Here's How to Stop IRS Abuse

  • A widespread computer nightmare could be a blessing in disguise for Americans.
The SPOTLIGHT Staff

Rep. Steve Largent (R-Okla.) May have the cure to the public's problem with the Internal Revenue's fear of an impeding computer freeze with the coming millennium.

The answer is Largent's H.R. 2490 (SPOTLIGHT, Oct. 13). The congressman's bill would terminate the Internal Revenue code on December 31, 2001.

If that plan were simply pushed up two years, that is, eliminating the code on December 31, 1999, taxpayers would save billions of dollars the government is estimated to be spending to prepare IRS and other federal computers for the year 2000.

Experts, of example, claim it costs between $1 to $2 per line of code to prepare business computers for life in the next millennium.

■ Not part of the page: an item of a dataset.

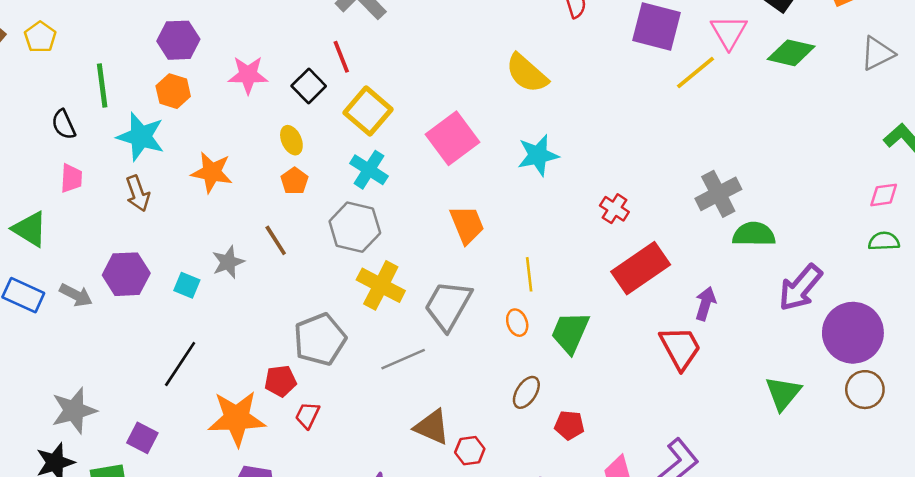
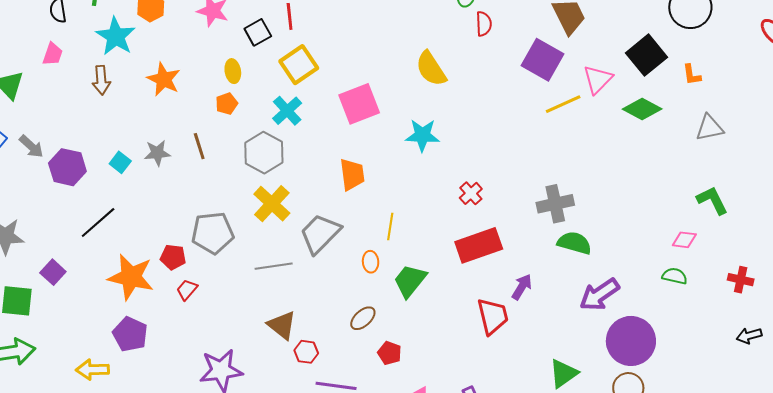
purple hexagon: (126, 274) -> (67, 167), moved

Businesses and government agencies have billions of lines of computer code to search.

Banking giants are worried about AD 2000 as well. They want to buy some time just in case international financial institutions do not have a corrected system in place by 2000.

Visa International and MasterCard International have told banks not to issue new cards with expiration dates past 1999.

The problem is, computer programs have historically kept track of the year portion of dates using only two bytes of storage, according to Glenn Farkas, the "Internet Patriot." For example. 1997 would be represented as 97.

When we enter the next century, most experts say, computer systems, programed years ago will suffer a massive breakdown New Year's Day, 2000.